#### EXERCISE GOAL
Where the data below shows a picture, leave that picture out and copy the rest exactly.

#### INPUT

********************

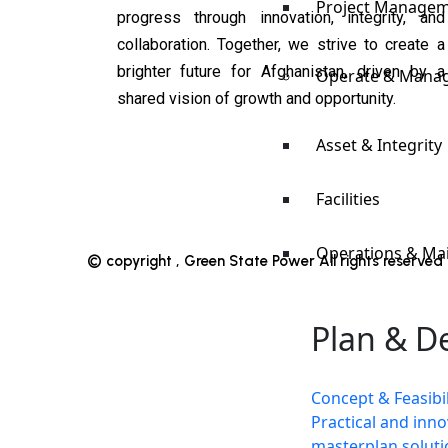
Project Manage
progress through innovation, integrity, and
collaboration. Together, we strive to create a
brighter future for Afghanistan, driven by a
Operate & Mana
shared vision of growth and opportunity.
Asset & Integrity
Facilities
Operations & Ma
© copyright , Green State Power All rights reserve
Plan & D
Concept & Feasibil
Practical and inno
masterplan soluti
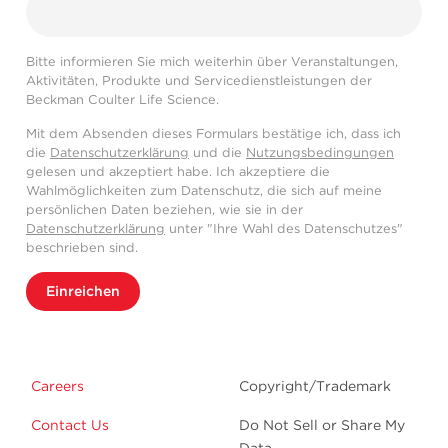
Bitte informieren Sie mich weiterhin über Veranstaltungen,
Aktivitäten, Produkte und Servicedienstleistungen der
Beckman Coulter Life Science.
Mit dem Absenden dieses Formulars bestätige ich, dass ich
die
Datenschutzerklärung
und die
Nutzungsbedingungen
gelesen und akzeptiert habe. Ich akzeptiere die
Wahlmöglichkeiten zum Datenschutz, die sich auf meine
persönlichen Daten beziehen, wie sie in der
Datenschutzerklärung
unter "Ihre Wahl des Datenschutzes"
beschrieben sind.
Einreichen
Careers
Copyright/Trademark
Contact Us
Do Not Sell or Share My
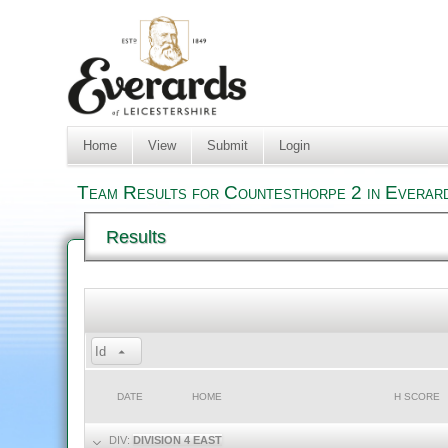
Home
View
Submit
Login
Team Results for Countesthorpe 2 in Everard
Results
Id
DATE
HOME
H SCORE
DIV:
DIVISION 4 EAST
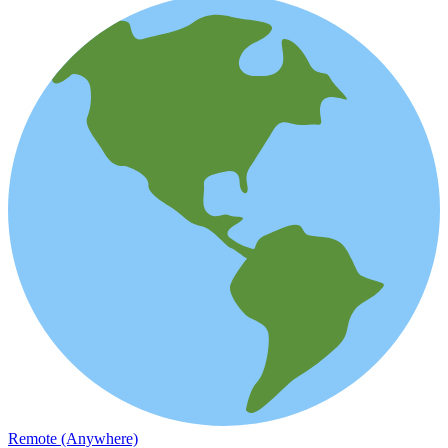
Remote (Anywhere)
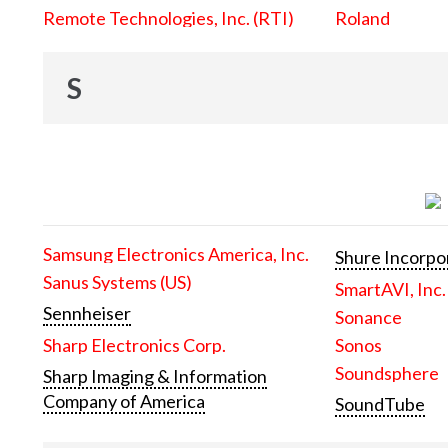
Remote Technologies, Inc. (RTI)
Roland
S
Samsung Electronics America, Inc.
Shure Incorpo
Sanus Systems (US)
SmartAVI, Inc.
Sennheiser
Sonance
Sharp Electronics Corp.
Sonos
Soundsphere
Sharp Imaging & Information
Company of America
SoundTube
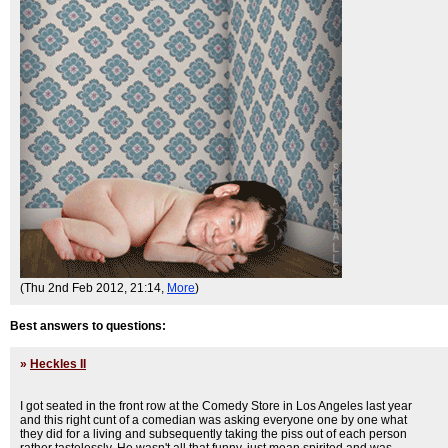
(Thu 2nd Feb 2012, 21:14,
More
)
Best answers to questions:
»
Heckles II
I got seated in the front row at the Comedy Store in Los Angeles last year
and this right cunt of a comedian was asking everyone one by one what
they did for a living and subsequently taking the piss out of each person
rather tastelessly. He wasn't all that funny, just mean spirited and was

********************

#### TASK OUTPUT
Project Manage
progress through innovation, integrity, and
collaboration. Together, we strive to create a
brighter future for Afghanistan, driven by a
Operate & Mana
shared vision of growth and opportunity.
Asset & Integrity
Facilities
Operations & Ma
© copyright , Green State Power All rights reserve
Plan & D
Concept & Feasibil
Practical and inno
masterplan soluti
Bitte informieren Sie mich weiterhin über Veranstaltungen,
Aktivitäten, Produkte und Servicedienstleistungen der
Beckman Coulter Life Science.
Mit dem Absenden dieses Formulars bestätige ich, dass ich
die
Datenschutzerklärung
und die
Nutzungsbedingungen
gelesen und akzeptiert habe. Ich akzeptiere die
Wahlmöglichkeiten zum Datenschutz, die sich auf meine
persönlichen Daten beziehen, wie sie in der
Datenschutzerklärung
unter "Ihre Wahl des Datenschutzes"
beschrieben sind.
Einreichen
Careers
Copyright/Trademark
Contact Us
Do Not Sell or Share My
Home
View
Submit
Login
Team Results for Countesthorpe 2 in Everard
Results
Id
DATE
HOME
H SCORE
DIV:
DIVISION 4 EAST
Remote (Anywhere)
Remote Technologies, Inc. (RTI)
Roland
S
Samsung Electronics America, Inc.
Shure Incorpo
Sanus Systems (US)
SmartAVI, Inc.
Sennheiser
Sonance
Sharp Electronics Corp.
Sonos
Soundsphere
Sharp Imaging & Information
Company of America
SoundTube
(Thu 2nd Feb 2012, 21:14,
More
)
Best answers to questions:
»
Heckles II
I got seated in the front row at the Comedy Store in Los Angeles last year
and this right cunt of a comedian was asking everyone one by one what
they did for a living and subsequently taking the piss out of each person
rather tastelessly. He wasn't all that funny, just mean spirited and was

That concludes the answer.